Here is a simplified version of Valibot's own string schema:
import * as v from 'valibot';
// 1. Define the issue interface
interface StringIssue extends v.BaseIssue<unknown> {
kind: 'schema';
type: 'string';
expected: 'string';
}
// 2. Define the schema interface
interface StringSchema<TMessage extends v.ErrorMessage<StringIssue> | undefined>
extends v.BaseSchema<string, string, StringIssue> {
type: 'string';
reference: typeof string;
expects: 'string';
message: TMessage;
}
// 3. Implement the factory function
function string<TMessage extends v.ErrorMessage<StringIssue> | undefined>(
message?: TMessage
): StringSchema<TMessage> {
return {
kind: 'schema',
type: 'string',
reference: string,
expects: 'string',
async: false,
message,
get '~standard'() {
return v._getStandardProps(this);
},
'~run'(dataset, config) {
if (typeof dataset.value === 'string') {
// @ts-expect-error
dataset.typed = true;
} else {
v._addIssue(this, 'type', dataset, config);
}
// @ts-expect-error
return dataset as v.OutputDataset<string, StringIssue>;
},
};
}
The // @ts-expect-error comments are a deliberate trade-off in Valibot's codebase to avoid complex conditional generics and improve runtime performance by mutating the dataset object. They are safe here because the typed flag and return type are always consistent with the logic above.

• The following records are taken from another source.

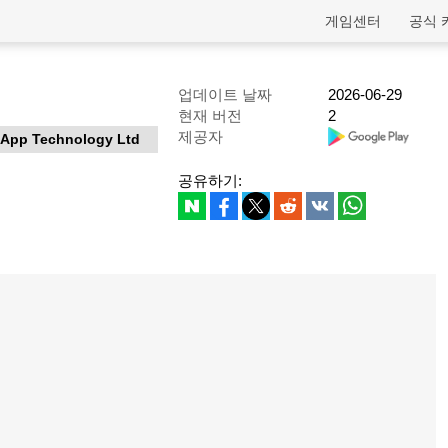
게임센터
공식 
업데이트 날짜
2026-06-29
현재 버전
2
제공자
App Technology Ltd
공유하기: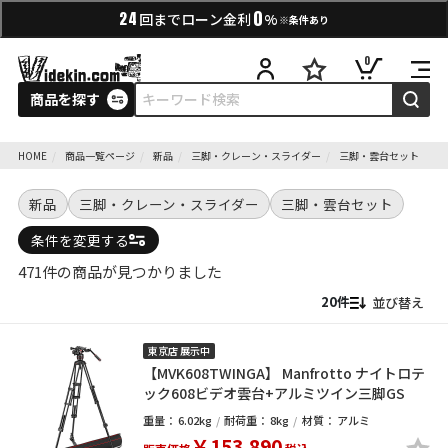
0
24
回までローン金利
%
※条件あり
0
商品を探す
HOME
商品一覧ページ
新品
三脚・クレーン・スライダー
三脚・雲台セット
新品
三脚・クレーン・スライダー
三脚・雲台セット
条件を変更する
471件の商品が見つかりました
並び替え
東京店 展示中
【MVK608TWINGA】 Manfrotto ナイトロテ
ック608ビデオ雲台+アルミツイン三脚GS
重量：
6.02kg
耐荷重：
8kg
材質：
アルミ
￥153,890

_addIssueand_getStandardPropsare prefixed with an underscore to signal that they are internal. They are exported for advanced use cases like this, but their signatures may change between minor versions.

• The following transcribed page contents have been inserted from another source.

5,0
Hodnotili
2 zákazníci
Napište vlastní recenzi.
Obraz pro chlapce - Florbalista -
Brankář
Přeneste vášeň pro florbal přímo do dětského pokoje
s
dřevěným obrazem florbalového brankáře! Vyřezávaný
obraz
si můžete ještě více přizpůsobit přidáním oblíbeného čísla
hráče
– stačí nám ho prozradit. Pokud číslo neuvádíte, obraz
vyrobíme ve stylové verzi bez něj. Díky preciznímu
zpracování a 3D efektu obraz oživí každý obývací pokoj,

v.ErrorMessage<T> accepts either a plain string or a callback (issue: T) => string, so custom error messages can be static or dynamically derived from the issue.
Custom actions
Actions follow the same plain-object pattern. Valibot has three action kinds — BaseValidation, BaseTransformation, and BaseMetadata — each with its own kind string. Validation actions check a typed value and may add issues. Transformation actions convert the value to a new type or value. Metadata actions carry static annotations and are never executed during pipeline runs.
Here is a simplified version of Valibot's own email validation action:
import * as v from 'valibot';
const EMAIL_REGEX =
/^[\w+-]+(?:\.[\w+-]+)*@[\w+-]+(?:\.[\w+-]+)*\.[a-zA-Z]{2,}$/iu;
// 1. Define the issue interface
interface EmailIssue<TInput extends string> extends v.BaseIssue<TInput> {
kind: 'validation';
type: 'email';
expected: null;
received: `"${string}"`;
requirement: RegExp;
}
// 2. Define the action interface
interface EmailAction<
TInput extends string,
TMessage extends v.ErrorMessage<EmailIssue<TInput>> | undefined,
> extends v.BaseValidation<TInput, TInput, EmailIssue<TInput>> {
type: 'email';
reference: typeof email;
expects: null;
requirement: RegExp;
message: TMessage;
}
// 3. Implement the factory function
function email<
TInput extends string,
TMessage extends v.ErrorMessage<EmailIssue<TInput>> | undefined,
>(message?: TMessage): EmailAction<TInput, TMessage> {
return {
kind: 'validation',
type: 'email',
reference: email,
expects: null,
async: false,
requirement: EMAIL_REGEX,
message,
'~run'(dataset, config) {
if (dataset.typed && !this.requirement.test(dataset.value)) {
v._addIssue(this, 'email', dataset, config);
}
return dataset;
},
};
}
Notice that '~run' first checks dataset.typed before testing the value. This is the correct pattern for all validation actions — if the dataset is not yet typed (e.g. a schema earlier in the pipe failed), we skip the check entirely.